Asia FX dips as traders scale back Fed cut bets; Japan Q3 GDP shrinks
Investing.com-- Most Asian currencies edged lower on Monday, led by the South Korean won, as market hopes for a U.S. interest-rate cut next month diminished and traders shifted focus to Japan’s weak third-quarter growth reading.
The US Dollar Index, which measures the greenback against a basket of major currencies, rose 0.1%. US Dollar Index Futures also traded 0.1% higher as of 04:55 GMT.
Investors increasingly believe that the Federal Reserve is unlikely to ease policy in the near term, a shift conveyed by several Fed policymakers who emphasised that inflation remains sticky and labour-market conditions are not yet clearly weakening.
Sentiment has been further dented by the recent data blackout caused by the U.S. government shutdown, which left investors without key macro indicators for weeks.
The shutdown delayed releases from the Bureau of Labor Statistics, including the September non-farm payrolls report, now due on Thursday.
With the probability of a rate cut in December slipping to around 40%, the dollar found a firmer footing, and Asian currencies came under pressure.
The South Korean won led losses on Monday, with the USD/KRW pair jumping 0.8%.
In China, both the yuan’s onshore USD/CNY and offshore pairs USD/CNH ticked 0.1% higher.
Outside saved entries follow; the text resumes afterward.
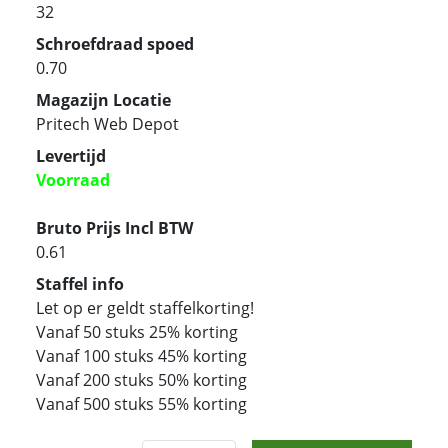
32
Schroefdraad spoed
0.70
Magazijn Locatie
Pritech Web Depot
Levertijd
Voorraad
Bruto Prijs Incl BTW
0.61
Staffel info
Let op er geldt staffelkorting!
Vanaf 50 stuks 25% korting
Vanaf 100 stuks 45% korting
Vanaf 200 stuks 50% korting
Vanaf 500 stuks 55% korting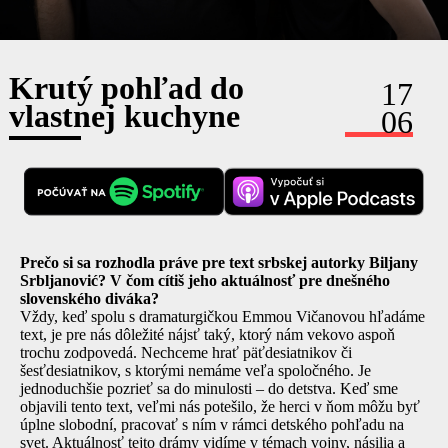
Krutý pohľad do
17
vlastnej kuchyne
06
Prečo si sa rozhodla práve pre text srbskej autorky Biljany
Srbljanović? V čom cítiš jeho aktuálnosť pre dnešného
slovenského diváka?
Vždy, keď spolu s dramaturgičkou Emmou Vičanovou hľadáme
text, je pre nás dôležité nájsť taký, ktorý nám vekovo aspoň
trochu zodpovedá. Nechceme hrať päťdesiatnikov či
šesťdesiatnikov, s ktorými nemáme veľa spoločného. Je
jednoduchšie pozrieť sa do minulosti – do detstva. Keď sme
objavili tento text, veľmi nás potešilo, že herci v ňom môžu byť
úplne slobodní, pracovať s ním v rámci detského pohľadu na
svet. Aktuálnosť tejto drámy vidíme v témach vojny, násilia a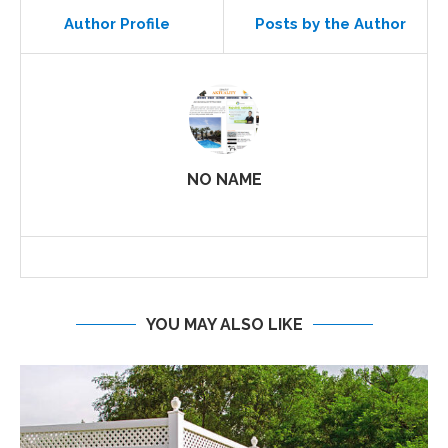
Author Profile
Posts by the Author
NO NAME
YOU MAY ALSO LIKE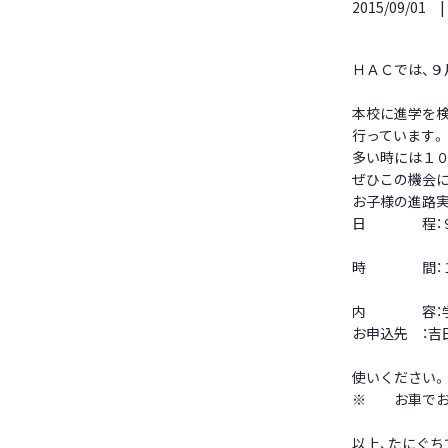
2015/09/01
ＨＡＣでは、９
本校に進学を検
行っています。
多い時には１
ぜひこの機会
お子様の進路
日 程：９月
時 間：１
※開催時
内 容：学校
お申込先 ：吉
もしくは、
使いください。
※ お車でお
以上、たにぐち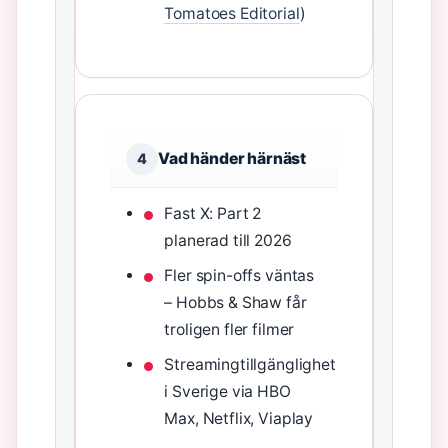
Tomatoes Editorial
)
Vad händer härnäst
4
Fast X: Part 2
planerad till 2026
Fler spin-offs väntas
– Hobbs & Shaw får
troligen fler filmer
Streamingtillgänglighet
i Sverige via HBO
Max, Netflix, Viaplay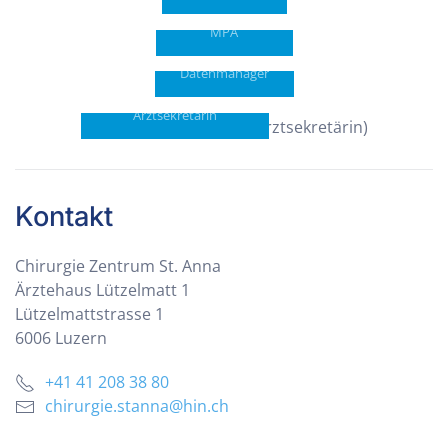
Malosha
Maywili
MPA
Ramona Wegmüller
Datenmanager
Arztsekretärin
Kontakt
Chirurgie Zentrum St. Anna
Ärztehaus Lützelmatt 1
Lützelmattstrasse 1
6006 Luzern
+41 41 208 38 80
chirurgie.stanna@hin.ch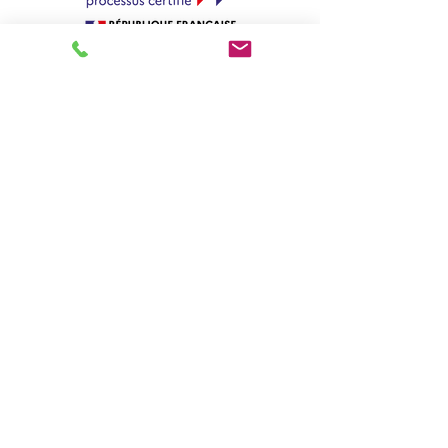
Pour retrouver notre certificat QUALIOPI,
cliquez ICI
Retourner au menu
A télécharger :
CGV
/
Règlement intérieur
/
Fiche de
renseignements
> Voir l'agenda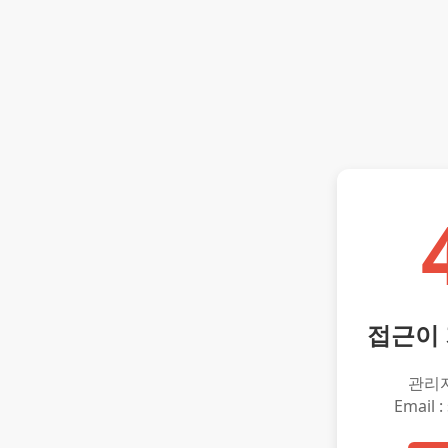
접근이
관리
Email :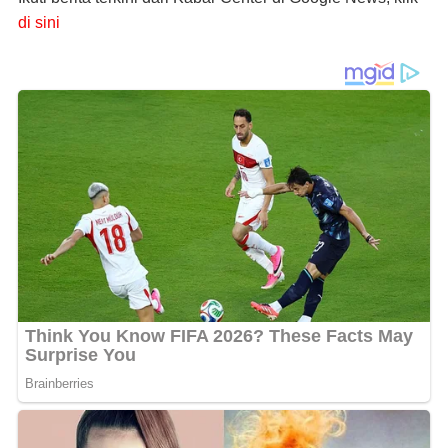
di sini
The Indian rupee’s USD/INR pair was largely muted, while the Singapore dollar’s USD/SGD gained 0.2%.
The Australian dollar’s AUD/USD pair edged down 0.2%.
Data on Monday showed that Japan’s economy contracted in the third quarter at an annualised decline of 1.8% -- weaker than earlier quarters but slightly better than the median forecast of a 2.5 % drop.
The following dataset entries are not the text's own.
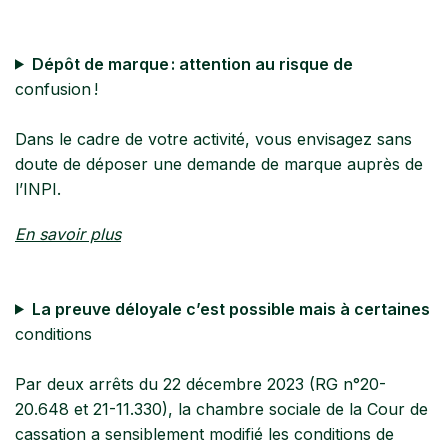
Dépôt de marque : attention au risque de
confusion !
Dans le cadre de votre activité, vous envisagez sans
doute de déposer une demande de marque auprès de
l’INPI.
En savoir plus
La preuve déloyale c’est possible mais à certaines
conditions
Par deux arrêts du 22 décembre 2023 (RG n°20-
20.648 et 21-11.330), la chambre sociale de la Cour de
cassation a sensiblement modifié les conditions de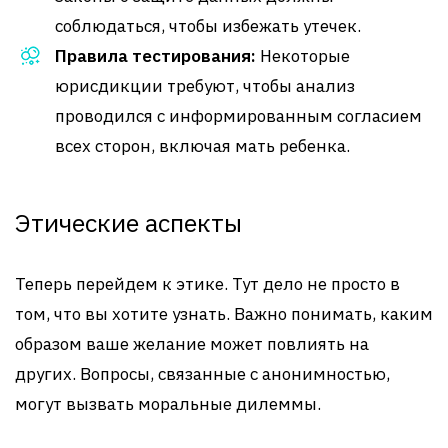
соблюдаться, чтобы избежать утечек.
Правила тестирования:
Некоторые
юрисдикции требуют, чтобы анализ
проводился с информированным согласием
всех сторон, включая мать ребенка.
Этические аспекты
Теперь перейдем к этике. Тут дело не просто в
том, что вы хотите узнать. Важно понимать, каким
образом ваше желание может повлиять на
других. Вопросы, связанные с анонимностью,
могут вызвать моральные дилеммы.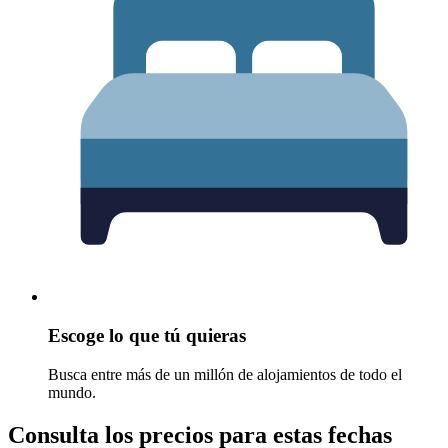
Escoge lo que tú quieras
Busca entre más de un millón de alojamientos de todo el
mundo.
Consulta los precios para estas fechas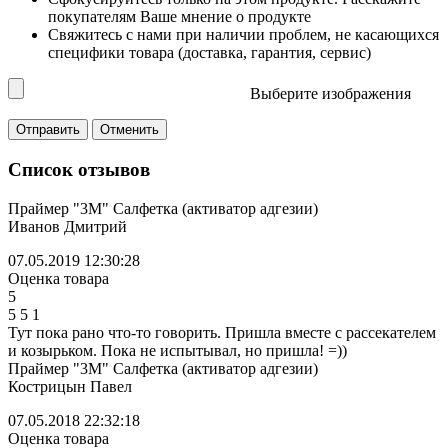
покупателям Ваше мнение о продукте
Свяжитесь с нами при наличии проблем, не касающихся
специфики товара (доставка, гарантия, сервис)
Выберите изображения
Список отзывов
Праймер "3М" Салфетка (активатор адгезии)
Иванов Дмитрий
07.05.2019 12:30:28
Оценка товара
5
5
5
1
Тут пока рано что-то говорить. Пришла вместе с рассекателем
и козырьком. Пока не испытывал, но пришла! =))
Праймер "3М" Салфетка (активатор адгезии)
Кострицын Павел
07.05.2018 22:32:18
Оценка товара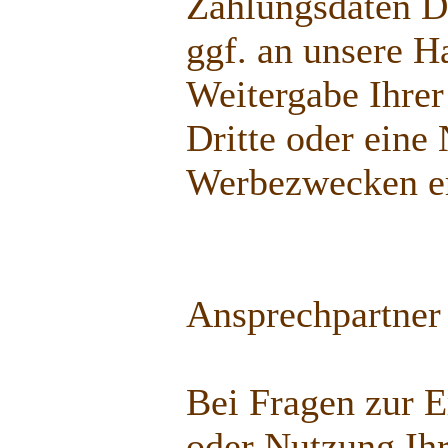
Zahlungsdaten D
ggf. an unsere H
Weitergabe Ihrer
Dritte oder eine
Werbezwecken erf
Ansprechpartner
Bei Fragen zur E
oder Nutzung Ih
On a quarter-on-quarter basis, GDP fell 0.4%, which was slightly smaller than economists had forecast but still pointed to a loss of momentum.
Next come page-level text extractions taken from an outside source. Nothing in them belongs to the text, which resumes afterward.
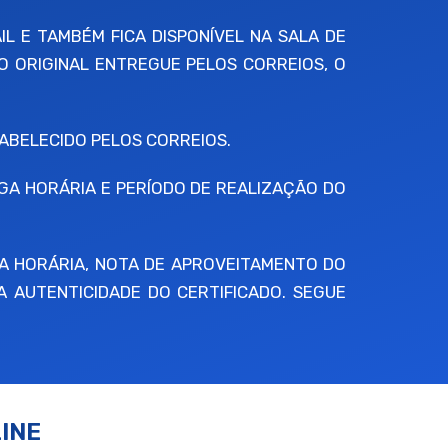
IL E TAMBÉM FICA DISPONÍVEL NA SALA DE
O ORIGINAL ENTREGUE PELOS CORREIOS, O
BELECIDO PELOS CORREIOS.
RGA HORÁRIA E PERÍODO DE REALIZAÇÃO DO
A HORÁRIA, NOTA DE APROVEITAMENTO DO
A AUTENTICIDADE DO CERTIFICADO. SEGUE
INE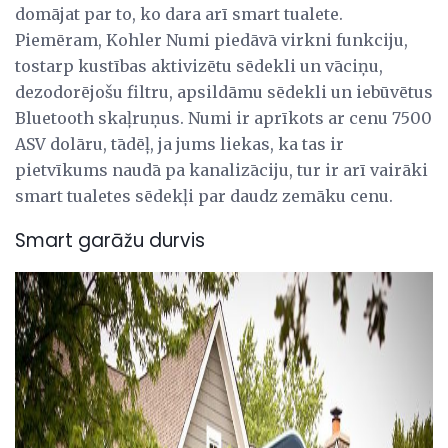
domājat par to, ko dara arī smart tualete.
Piemēram, Kohler Numi piedāvā virkni funkciju,
tostarp kustības aktivizētu sēdekli un vāciņu,
dezodorējošu filtru, apsildāmu sēdekli un iebūvētus
Bluetooth skaļruņus. Numi ir aprīkots ar cenu 7500
ASV dolāru, tādēļ, ja jums liekas, ka tas ir
pietvīkums naudā pa kanalizāciju, tur ir arī vairāki
smart tualetes sēdekļi par daudz zemāku cenu.
Smart garāžu durvis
The contraction was driven by weaker exports that reflected the impact of recently imposed U.S. tariffs. Private consumption contributed little to growth and rose only modestly due to persistent inflation pressures faced by households.
The only strong component within the data was capital expenditure, which increased and suggesting that companies remain willing to invest despite the trade headwinds.
The Japanese yen’s USD/JPY pair ticked 0.1% higher.